Afrique du Sud : Pistorius, entre contradictions et omissions
Suspendu tout le weekend, le contre-interrogatoire musclé d’Oscar Pistorius par le procureur Gerrie Nel a repris lundi au tribunal de Pretoria. Un nouveau round de questions auxquelles l’athlète accusé du meurtre de sa compagne a eu du mal à répondre sans contredire sa première version des faits.
Le claquement de la porte du WC ! Un détail peut-être, mais ô combien important aux yeux du procureur Gerrie Nel. Oscar Pistorius, en revanche, ne l’avait pas mentionné lors de sa première déposition. Le 14 avril, lors de son contre-interrogatoire, l’accusation semble ainsi avoir marqué quelques points en mettant à mal la version des faits du champion paralympique sud-africain.
La journée d’audience a démarré comme les précédentes. Oscar Pistorius avance à la barre pour expliquer une fois de plus pourquoi il s’était rendu dans sa salle de bains, armé, craignant un cambriolage après avoir entendu la fenêtre de cette pièce s’ouvrir. Mais brusquement, le procureur l’interrompt : "Est-ce que vous n’oubliez pas quelque chose de très important. La porte [du WC] a claqué."

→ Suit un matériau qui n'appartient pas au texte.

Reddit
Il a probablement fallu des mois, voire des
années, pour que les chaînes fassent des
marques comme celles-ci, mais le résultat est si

>> Lire aussi : Pistorius a tué délibérément sa compagne, selon le procureur
Alors que l’athlète rétorque que cette porte a claqué au moment où il avançait dans le couloir de la salle de bains, Gerrie Nel le coince et lui demande pourquoi "ce bruit si important" n’était pas mentionné dans la toute première déposition lue par les avocats de Pistorius en 2013. "Il n’y a pas un seul mot sur cette porte en train de se fermer et de claquer dans votre déposition pour la remise en liberté sous caution", insiste-t-il.
"Je ne sais pas. Demandez à mes avocats", objecte Pistorius.

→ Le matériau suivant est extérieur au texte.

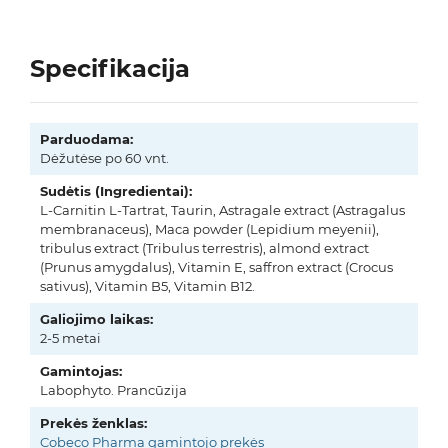
Specifikacija
Parduodama:
Dėžutėse po 60 vnt.
Sudėtis (Ingredientai):
L-Carnitin L-Tartrat, Taurin, Astragale extract (Astragalus
membranaceus), Maca powder (Lepidium meyenii),
tribulus extract (Tribulus terrestris), almond extract
(Prunus amygdalus), Vitamin E, saffron extract (Crocus
sativus), Vitamin B5, Vitamin B12.
Galiojimo laikas:
2-5 metai
Gamintojas:
Labophyto. Prancūzija
Prekės ženklas:
Cobeco Pharma gamintojo prekės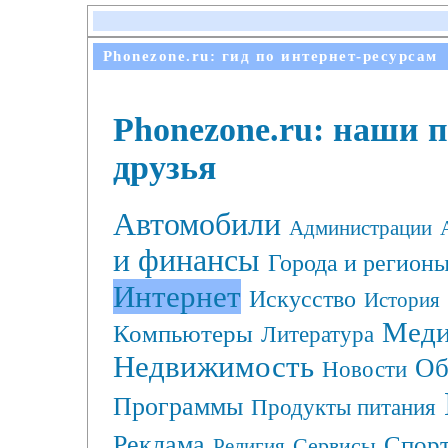
Phonezone.ru: гид по интернет-ресурсам
Phonezone.ru: наши 
друзья
Автомобили
Администрации
и финансы
Города и регион
Интернет
Искусство
История
Меди
Компьютеры
Литература
Недвижимость
Об
Новости
Программы
Продукты питания
Реклама
Спор
Сервисы
Религия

"Mais pourquoi ? Je ne vais pas me contenter d’un je-ne-sais-pas", enchaîne le procureur. "Je vous le dis, monsieur, c’est parce que vous changez votre version au fur et à mesure."

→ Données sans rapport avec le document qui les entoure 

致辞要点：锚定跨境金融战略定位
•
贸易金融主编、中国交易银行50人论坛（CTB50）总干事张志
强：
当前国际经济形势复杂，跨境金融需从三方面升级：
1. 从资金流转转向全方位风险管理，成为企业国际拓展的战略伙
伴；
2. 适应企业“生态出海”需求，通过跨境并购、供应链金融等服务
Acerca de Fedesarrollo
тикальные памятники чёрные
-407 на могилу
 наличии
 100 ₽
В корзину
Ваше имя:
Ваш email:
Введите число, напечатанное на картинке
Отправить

Pistorius a-t-il changé sa ligne de défense ?
"Votre ligne de défense a changé ?" Non, il n’a "pas visé la porte", c’est "son arme qui était pointée sur la porte". "Avez-vous tiré sur ce que vous perceviez être un attaquant ?", l’interroge encore le procureur. "Non, j’ai tiré sur la porte", répond Pistorius, refusant obstinément de dire qu’il a tiré pour tuer. "Donc votre ligne de défense a changé. Ce n’est plus la légitime défense ?", s’étonne le procureur, qui ajoute : "Même si c’était un cambrioleur, cela aurait été un accident ?"
"Oui", répond Pistorius, écarlate lorsqu’il ajoute : "Je m’en veux d’avoir pris la vie de Reeva."
Barry Roux, l’avocat du sportif, assiste impavide aux échanges et n’intervient que brièvement pour se plaindre de l’acharnement du procureur à reposer les mêmes questions.
L’audience est suspendue plusieurs fois quand Pistorius ne semble plus en état de parler, notamment quand il s’écrie qu’il a sommé le présumé cambrioleur de sortir de chez lui avant de tirer. "Tu dégages de ma putain de maison !", a-t-il glapi à la barre comme revivant cette nuit dramatique de Saint-Valentin 2013, banalement commencée par un dîner autour d’un sauté de poulet, quelques coups de fil et un couple qui s’endort fatigué, selon Pistorius.
Depuis plusieurs jours, des fans viennent le soutenir, assistant aux débats ou l’attendant devant le tribunal avec des fleurs et des ballons. Soudé, le clan Pistorius est assis au premier rang. Sa sœur Aimée, qui vient le conforter dans son box à chaque interruption d’audience, a l’air d’assister à un enterrement.
La famille Steenkamp, à laquelle Pistorius a demandé publiquement pardon la semaine dernière, occupe la même rangée.